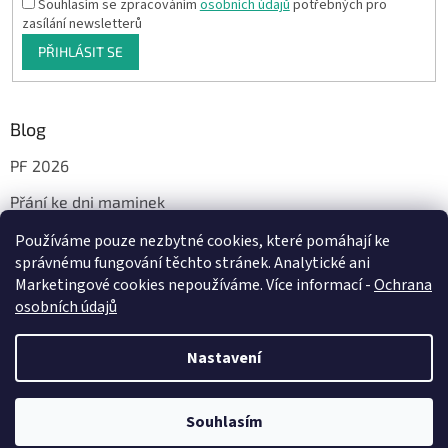
Souhlasím se zpracováním
osobních údajů
potřebných pro
zasílání newsletterů
PŘIHLÁSIT SE
Blog
PF 2026
Přání ke dni maminek
Používáme pouze nezbytné cookies, které pomáhají ke
správnému fungování těchto stránek. Analytické ani
Facebook
Marketingové cookies nepoužíváme. Více informací -
Ochrana
osobních údajů
Nastavení
Vytvořil Shoptet
Milí, od 29.7. do 14.8.2026 bude probíhat dovolená. Vaše objednávky a
dotazy vyřídím jakmile to bude možné, nejdéle od pondělí 17.8.2026.
Souhlasím
Copyright 2026
JáTyMy
. Všechna práva vyhrazena.
Děkuji Vám za pochopení. A přeji Vám krásné letní dny 🌞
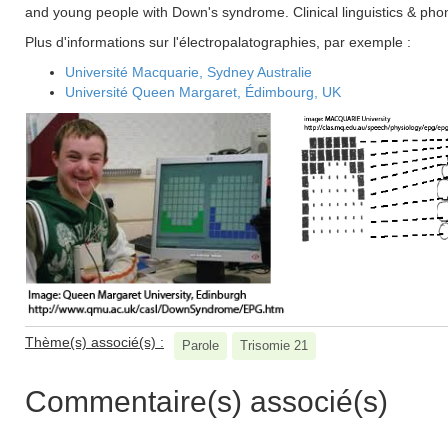
and young people with Down's syndrome. Clinical linguistics & phon
Plus d'informations sur l'électropalatographies, par exemple :
Université Macquarie, Sydney Australie
Université Queen Margaret, Édimbourg, UK
Thème(s) associé(s) :
Parole
Trisomie 21
Commentaire(s) associé(s)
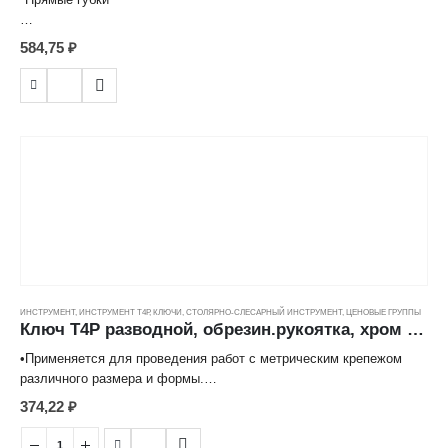
-Применяется для проведения работ с водопроводными, газовыми
584,75
₽
и иными трубами , а также с метрическим крепежом больших
размеров и форм.
-Изготовлен из высококачественной инструментальной стали.
-Изменение размера ключа происходит при использовании
встроенного в корпус червячно-винтового механизма
-Рычажный механизм создает повышенное передаточное
соотношение, обеспечивая максимальное прилагаемое усилие.
ИНСТРУМЕНТ
,
ИНСТРУМЕНТ Т4Р
,
КЛЮЧИ
,
СТОЛЯРНО-СЛЕСАРНЫЙ ИНСТРУМЕНТ
,
ЦЕНОВЫЕ ГРУППЫ
Ключ Т4Р разводной, обрезин.рукоятка, хром ( 6''/150мм) ---
•Применяется для проведения работ с метрическим крепежом
различного размера и формы.
•Изготовлен из высококачественной углеродистой стали с
374,22
₽
хромированной поверхностью.
•Изменение размера ключа происходит при использовании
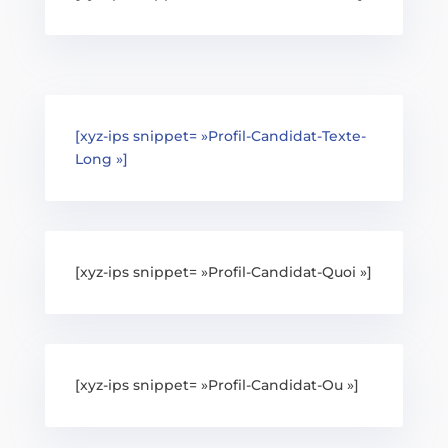
[xyz-ips snippet= »Profil-Candidat-Texte-
Long »]
[xyz-ips snippet= »Profil-Candidat-Quoi »]
[xyz-ips snippet= »Profil-Candidat-Ou »]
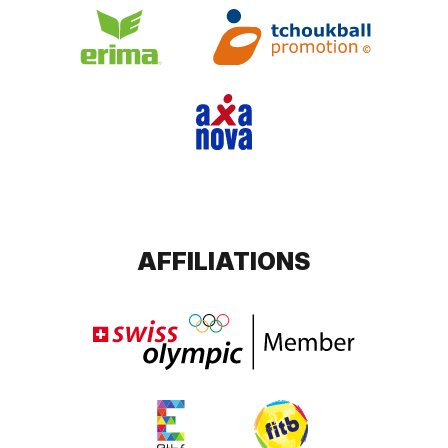
AFFILIATIONS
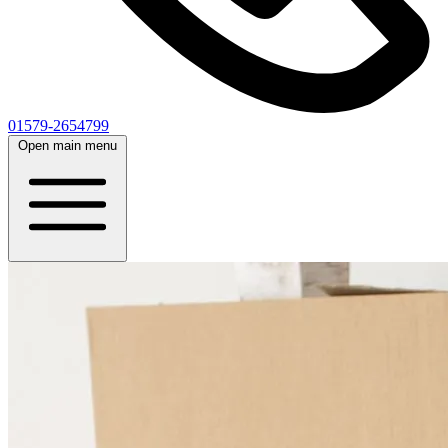
01579-2654799
Open main menu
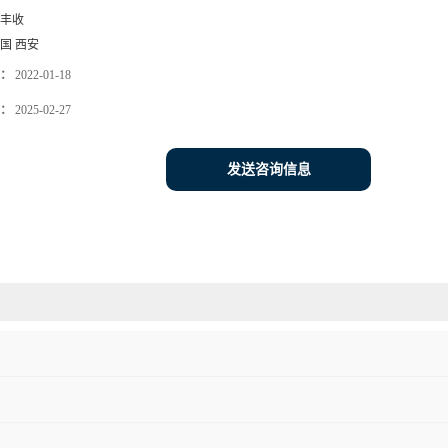
丰收
国 西安
：
2022-01-18
：
2025-02-27
发送咨询信息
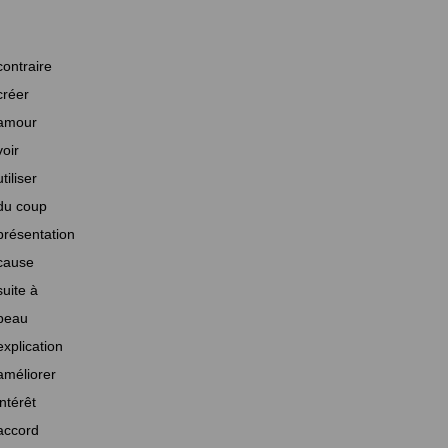
contraire
créer
amour
voir
utiliser
du coup
présentation
cause
suite à
beau
explication
améliorer
intérêt
accord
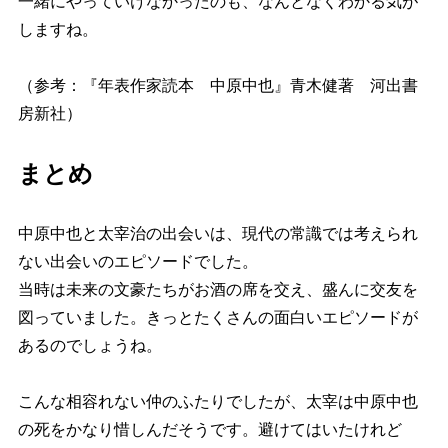
一緒にやっていけなかったのも、なんとなくわかる気が
しますね。
（参考：『年表作家読本 中原中也』青木健著 河出書
房新社）
まとめ
中原中也と太宰治の出会いは、現代の常識では考えられ
ない出会いのエピソードでした。
当時は未来の文豪たちがお酒の席を交え、盛んに交友を
図っていました。きっとたくさんの面白いエピソードが
あるのでしょうね。
こんな相容れない仲のふたりでしたが、太宰は中原中也
の死をかなり惜しんだそうです。避けてはいたけれど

- Your objective
From the entries above, copy every line that holds the word "происходит".

- Result for this exercise
-Изменение размера ключа происходит при использовании
•Изменение размера ключа происходит при использовании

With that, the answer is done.